Tes PPPK 2022, Honorer K2 Teknis Administrasi Curiga hanya Janji Palsu Jelang Pemilu 2024
Ketua Forum Honorer K2 Provinsi Maluku Utara Said Amir. Foto dokumentasi pribadi for JPNN.com

jpnn.com, JAKARTA - Para honorer K2 teknis administrasi masih ragu dengan janji pemerintah untuk mengeluarkan kebijakan dalam rekrutmen PPPK 2022. Mereka curiga itu hanya janji karena menghadapi tahun politik.

Ketua Forum Honorer K2 Provinsi Maluku Utara Said Amir memberikan apresiasi kepada Menteri Pendayagunaan Aparatur Negara dan Reformasi Birokrasi (MenPAN-RB) Tjahjo Kumolo atas kebijakan khusus untuk honorer K2 di 2024.

Salah satunya kesempatan bagi tenaga teknis administrasi yang memenuhi persyaratan untuk ikut tes PPPK 2022.

Namun, Said curiga dengan kebijakan tersebut. Menurut dia honorer K2 akan kembali menjadi alat politik dalam Pemilu 2024.

"Jangan-jangan pemerintah mau bohongi honorer K2 lagi. 2022 kan waktunya mencari suara," kata Said kepada JPNN.com, Minggu (26/9).

Dia mengaku sudah mengetahui trik pemerintah untuk menggiring suara rakyat dan honorer menjadi makanan empuk. 

Dia tahu betul pemerintah maupun politikus mengetahui honorer punya massa untuk mendulang suara.

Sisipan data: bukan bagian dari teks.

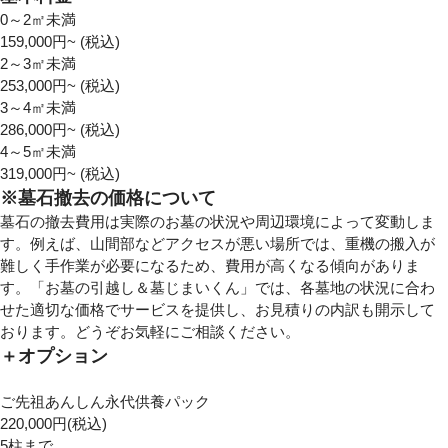
0～2㎡未満
159,000
円~ (税込)
2～3㎡未満
253,000
円~ (税込)
3～4㎡未満
286,000
円~ (税込)
4～5㎡未満
319,000
円~ (税込)
※墓石撤去の価格について
墓石の撤去費用は実際のお墓の状況や周辺環境によって変動しま
す。例えば、山間部などアクセスが悪い場所では、重機の搬入が
難しく手作業が必要になるため、費用が高くなる傾向がありま
す。「お墓の引越し＆墓じまいくん」では、各墓地の状況に合わ
せた適切な価格でサービスを提供し、お見積りの内訳も開示して
おります。どうぞお気軽にご相談ください。
＋オプション
ご先祖あんしん永代供養パック
220,000
円(税込)
5柱まで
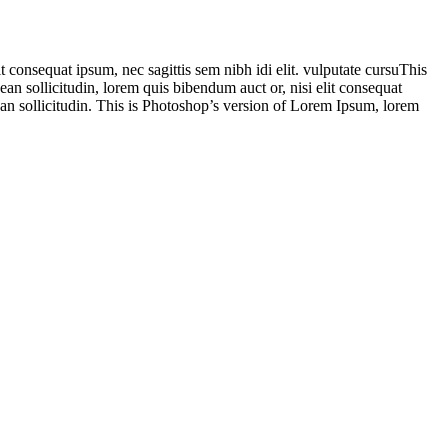
t consequat ipsum, nec sagittis sem nibh idi elit. vulputate cursuThis
an sollicitudin, lorem quis bibendum auct or, nisi elit consequat
nean sollicitudin. This is Photoshop’s version of Lorem Ipsum, lorem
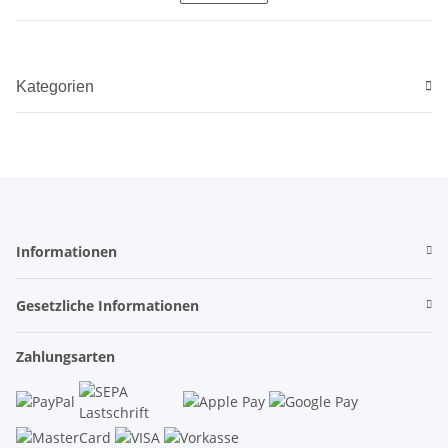
Kategorien
Informationen
Gesetzliche Informationen
Zahlungsarten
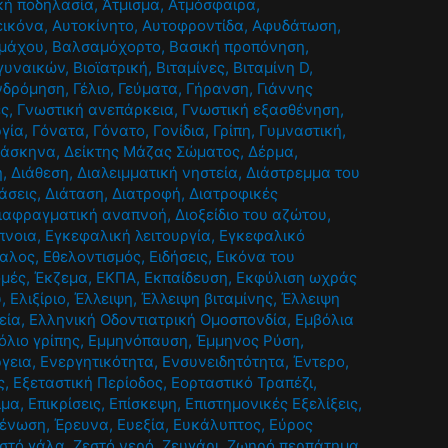
κή ποδηλασία
,
Άτμισμα
,
Ατμόσφαιρα
,
εικόνα
,
Αυτοκίνητο
,
Αυτοφροντίδα
,
Αφυδάτωση
,
ομάχου
,
Βαλσαμόχορτο
,
Βασική προπόνηση
,
 γυναικών
,
Βιοϊατρική
,
Βιταμίνες
,
Βιταμίνη D
,
νδρόμηση
,
Γέλιο
,
Γεύματα
,
Γήρανση
,
Γιάννης
ές
,
Γνωστική ανεπάρκεια
,
Γνωστική εξασθένηση
,
ργία
,
Γόνατα
,
Γόνατο
,
Γονίδια
,
Γρίπη
,
Γυμναστική
,
άσκηνα
,
Δείκτης Μάζας Σώματος
,
Δέρμα
,
η
,
Διάθεση
,
Διαλειμματική νηστεία
,
Διάστρεμμα του
άσεις
,
Διάταση
,
Διατροφή
,
Διατροφικές
ιαφραγματική αναπνοή
,
Διοξείδιο του αζώτου
,
πνοια
,
Εγκεφαλική λειτουργία
,
Εγκεφαλικό
αλος
,
Εθελοντισμός
,
Ειδήσεις
,
Εικόνα του
ομές
,
Έκζεμα
,
ΕΚΠΑ
,
Εκπαίδευση
,
Εκφύλιση ωχράς
υ
,
Ελιξίριο
,
Έλλειψη
,
Έλλειψη βιταμίνης
,
Έλλειψη
εία
,
Ελληνική Οδοντιατρική Ομοσπονδία
,
Εμβόλια
όλιο γρίπης
,
Εμμηνόπαυση
,
Έμμηνος Ρύση
,
γεια
,
Ενεργητικότητα
,
Ενσυνειδητότητα
,
Έντερο
,
ς
,
Εξεταστική Περίοδος
,
Εορταστικό Τραπέζι
,
ιμα
,
Επικρίσεις
,
Επίσκεψη
,
Επιστημονικές Εξελίξεις
,
θένωση
,
Έρευνα
,
Ευεξία
,
Ευκάλυπτος
,
Εύρος
στό γάλα
,
Ζεστό νερό
,
Ζευγάρι
,
Ζωηρό περπάτημα
,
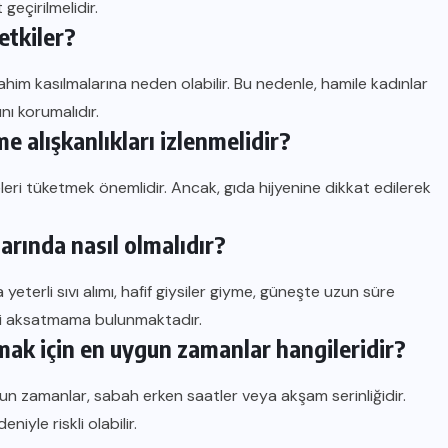
geçirilmelidir.
etkiler?
him kasılmalarına neden olabilir. Bu nedenle, hamile kadınlar
nı korumalıdır.
e alışkanlıkları izlenmelidir?
eri tüketmek önemlidir. Ancak, gıda hijyenine dikkat edilerek
larında nasıl olmalıdır?
yeterli sıvı alımı, hafif giysiler giyme, güneşte uzun süre
ni aksatmama bulunmaktadır.
kmak için en uygun zamanlar hangileridir?
gun zamanlar, sabah erken saatler veya akşam serinliğidir.
iyle riskli olabilir.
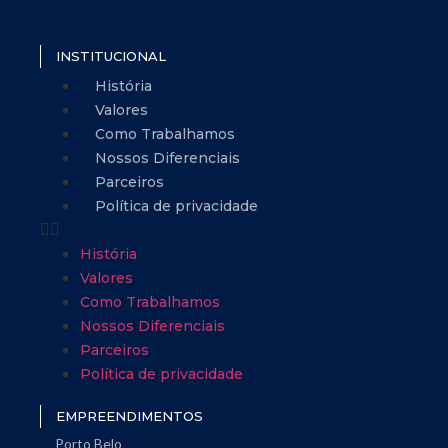
INSTITUCIONAL
História
Valores
Como Trabalhamos
Nossos Diferenciais
Parceiros
Política de privacidade
História
Valores
Como Trabalhamos
Nossos Diferenciais
Parceiros
Política de privacidade
EMPREENDIMENTOS
Porto Belo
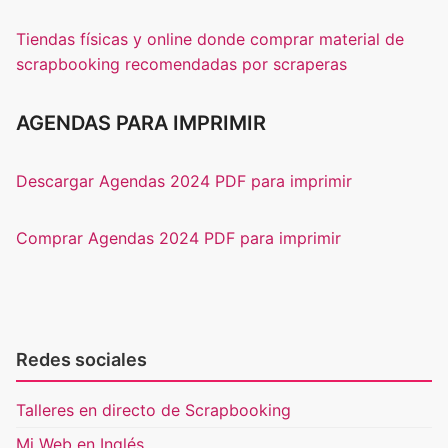
Tiendas físicas y online donde comprar material de
scrapbooking recomendadas por scraperas
AGENDAS PARA IMPRIMIR
Descargar Agendas 2024 PDF para imprimir
Comprar Agendas 2024 PDF para imprimir
Redes sociales
Talleres en directo de Scrapbooking
Mi Web en Inglés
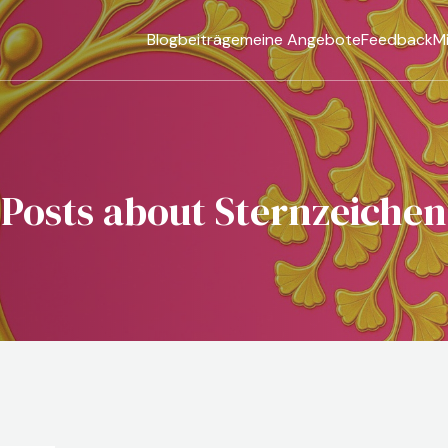
Blogbeiträge
meine Angebote
Feedback
M
Posts about Sternzeichen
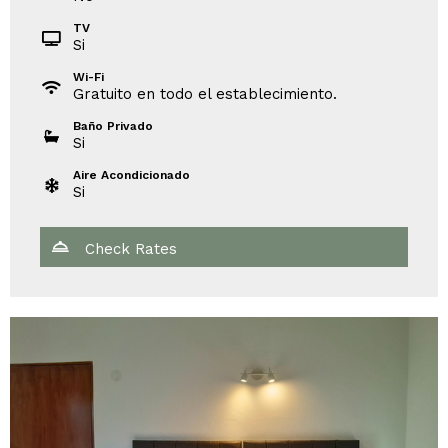
TV
Si
Wi-Fi
Gratuito en todo el establecimiento.
Baño Privado
Si
Aire Acondicionado
Si
Check Rates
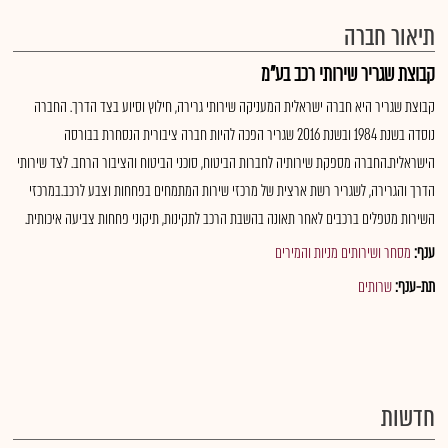
תיאור חברה
קבוצת שגריר שירותי רכב בע"מ
קבוצת שגריר היא חברה ישראלית המעניקה שירותי גרירה, חילוץ וסיוע בצד הדרך. החברה
נוסדה בשנת 1984 ובשנת 2016 שגריר הפכה להיות חברה ציבורית הנסחרת בבורסה
הישראלית.החברה מספקת שירותיה לחברות הביטוח, סוכני הביטוח והציבור הרחב. לצד שירותי
הדרך והגרירה, לשגריר רשת ארצית של מרכזי שירות המתמחים בפחחות וצבע לרכב.במרכזי
השירות מטפלים ברכבים לאחר תאונה בהשבת הרכב לתקינות, תיקוני פחחות צביעה איכותית.
ענף:
מסחר ושירותים מניות והמירים
תת-ענף:
שרותים
חדשות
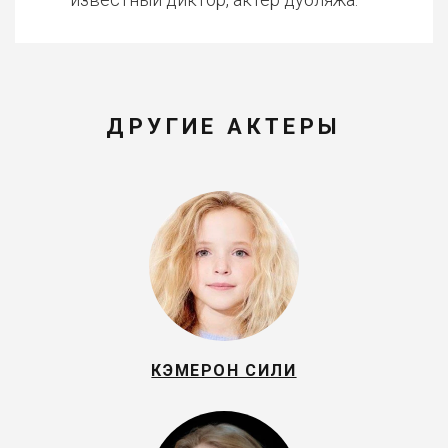
ДРУГИЕ АКТЕРЫ
КЭМЕРОН СИЛИ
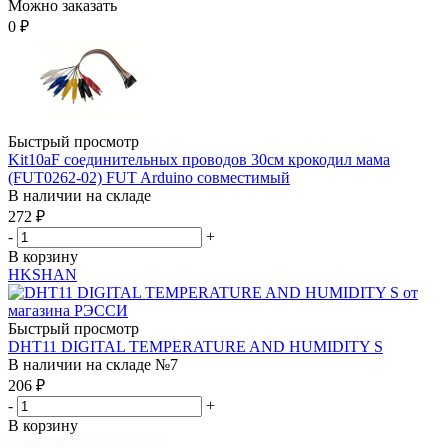
Можно заказать
0
₽
Быстрый просмотр
Kit10aF соединительных проводов 30см крокодил мама
(FUT0262-02) FUT Arduino совместимый
В наличии на складе
272
₽
-
+
В корзину
HKSHAN
Быстрый просмотр
DHT11 DIGITAL TEMPERATURE AND HUMIDITY S
В наличии на складе №7
206
₽
-
+
В корзину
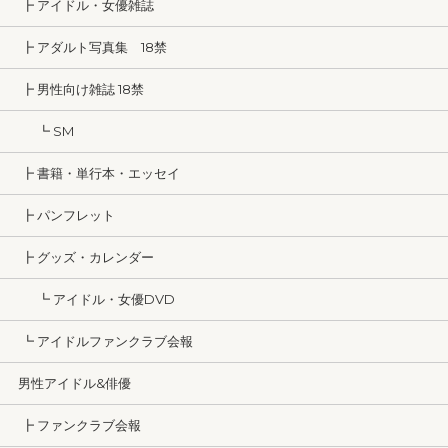
┣ アイドル・女優雑誌
┣ アダルト写真集 18禁
┣ 男性向け雑誌 18禁
┗ SM
┣ 書籍・単行本・エッセイ
┣ パンフレット
┣ グッズ・カレンダー
┗ アイドル・女優DVD
┗ アイドルファンクラブ会報
男性アイドル&俳優
┣ ファンクラブ会報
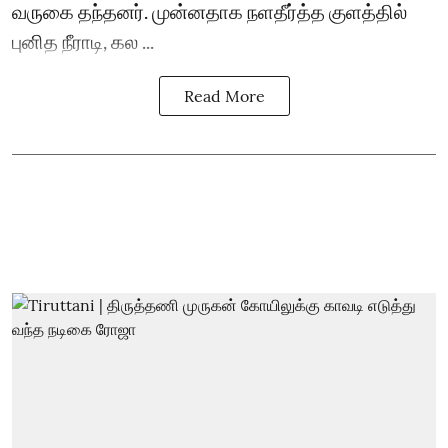
வருகை தந்தனர். முன்னதாக நளதீர்த்த குளத்தில்
புனித நீராடி, கல ...
Read More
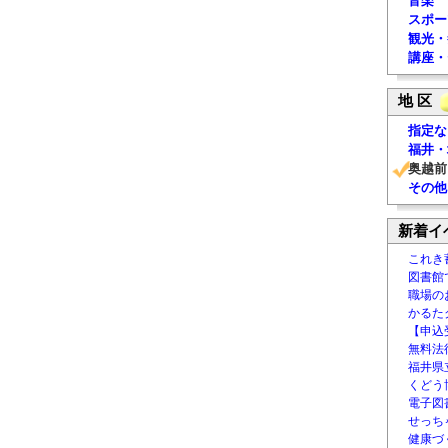
音楽
スポー
観光・
講座・
地 区
指定な
福井・
奥越前
その他
新着イ
これき
図書館
職場の
かるた
【申込
無料法律
福井県
くどう
電子図書
せっち
健康づ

Apalagi, lanjutnya, ini bukan kali pertama honorer kena PHP (pemberi harapan palsu). Dalam dunia honorer, sudah bukan hal baru lagi sering dijadikan alat politik.

Honorer K2 teknis administrasi curiga janji pemerintah untuk memberikan kesempatan ikut tes PPPK 2022 hanya harapan palsu jelang pemilu 2024.